ツィマッド社が開発したモビルスーツ(MS)で、脚部に内蔵されたホバーにより高速移動が可能であり、重装甲のわりに高機動である。通常はホバー走行で移動するが、普通に歩く事も可能である。また、頭部には特徴的な十文字状のモノアイレールを採用している。ドムを宇宙用に改造したリック・ドムも存在し、ゲルググが実戦配備されるまでの間は宇宙での主力となった。

この機体の主な搭乗者として黒い三連星が挙げられる。彼らはドムの先行量産型(1~3号機)をパーソナルカラーである黒と紫、グレーに塗装していたが、オデッサの戦いにて全滅した。量産型の制式塗装は彼らの機体の塗装を踏襲したものであるといわれている。

なお、連邦兵士からはその形状から「スカート付き」との別称で呼ばれた。

[編集] 開発経緯

ジオン公国軍は宇宙世紀0076年に地球侵攻作戦を前提にした局地戦用MSの開発に着手した。地上戦でネックになるMSの移動速度の遅さを補うため、ジオニック社ではグフを飛行させることで行動半径の拡大を狙ったが、開発は失敗しドダイYSとの運用で妥協せざるを得なかった。

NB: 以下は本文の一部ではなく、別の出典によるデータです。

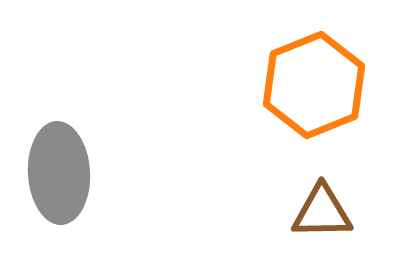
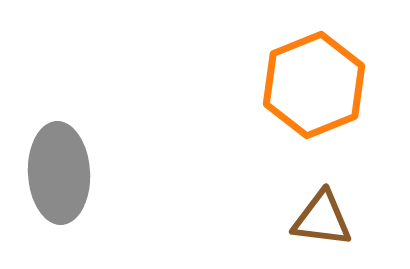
brown triangle: moved 7 px down; rotated 8 degrees clockwise
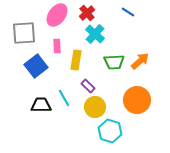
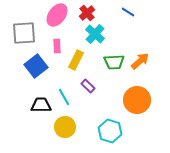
yellow rectangle: rotated 18 degrees clockwise
cyan line: moved 1 px up
yellow circle: moved 30 px left, 20 px down
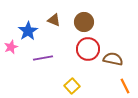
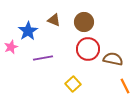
yellow square: moved 1 px right, 2 px up
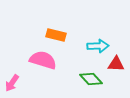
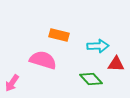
orange rectangle: moved 3 px right
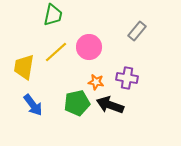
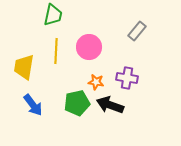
yellow line: moved 1 px up; rotated 45 degrees counterclockwise
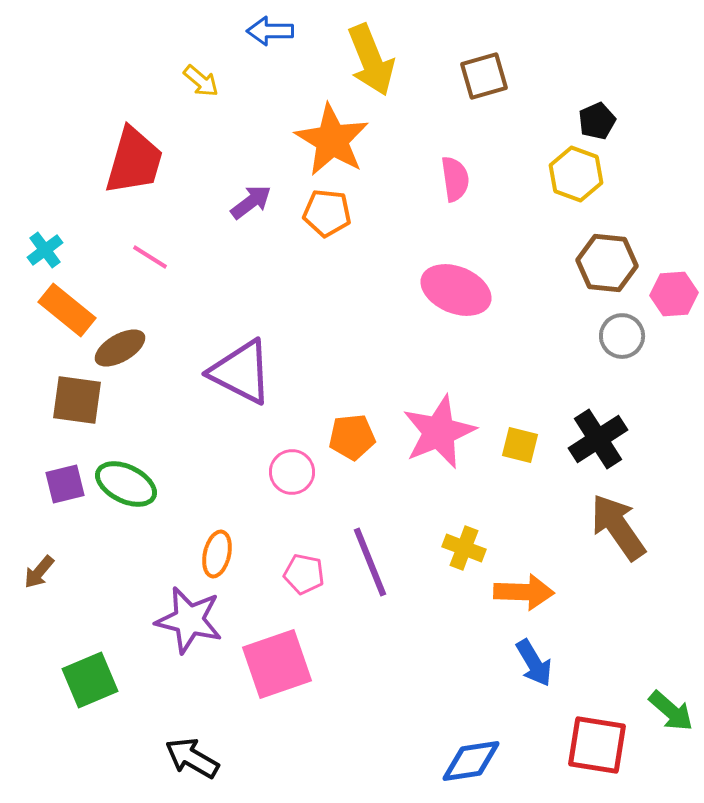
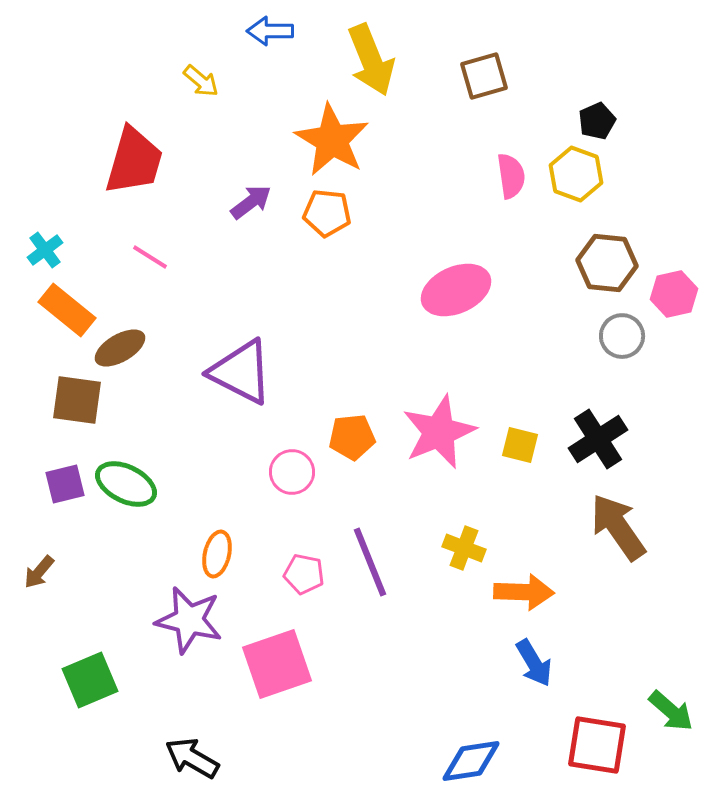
pink semicircle at (455, 179): moved 56 px right, 3 px up
pink ellipse at (456, 290): rotated 46 degrees counterclockwise
pink hexagon at (674, 294): rotated 9 degrees counterclockwise
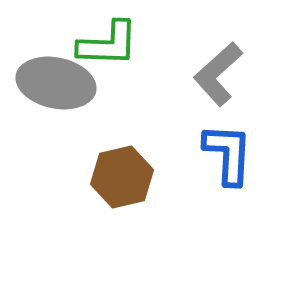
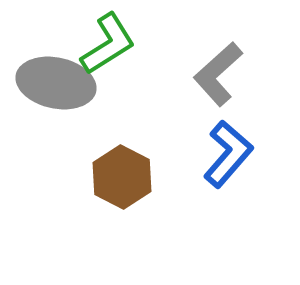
green L-shape: rotated 34 degrees counterclockwise
blue L-shape: rotated 38 degrees clockwise
brown hexagon: rotated 20 degrees counterclockwise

一方ツィマッド社は宇宙世紀0078年、グフをベースにしたグフ試作実験機(MS-07C-5)を経てプロトタイプドム(YMS-09)を試作し、ホバー走行機能のMSの開発を開始した。脚部に熱核ジェットエンジンによるホバーユニットを有し、高速移動する事で陸戦用モビルスーツとしての機動力を格段に向上させるというものである。この開発にはジオン公国の主力機の座をザクIと争い、敗れたヅダ (EMS-04) の土星エンジンの技術が投入されている。本機のテスト結果は非常に良好で、空力や耐弾性の向上を目的とした外装の改良やエネルギー経路(動力パイプ)の変更を施され、直ちにドムとして正式採用された。なお仕様書においては高機動型ザクIIと同程度のボリュームの細身の機体だったが、実際に建造する際の細部の手直しで重MSに相応しいボリュームになったといわれている。

その運用方法から脚部の関節疲労が少なく、メンテナンス面で歓迎された。また、ドムおよびリック・ドムはそれぞれの局面に応じた改造機が多数生まれることとなる。大戦後期にグラナダ統合整備計画によって生産されたMS-09R-2 リック・ドムII(ツヴァイ)は後のドライセンの設計母体となった機体である。他にMS-09F/Trop ドム・トローペンなど次々にカスタマイズされた機体を見ればドムの局地戦能力、汎用性が高く評価されていることが判る。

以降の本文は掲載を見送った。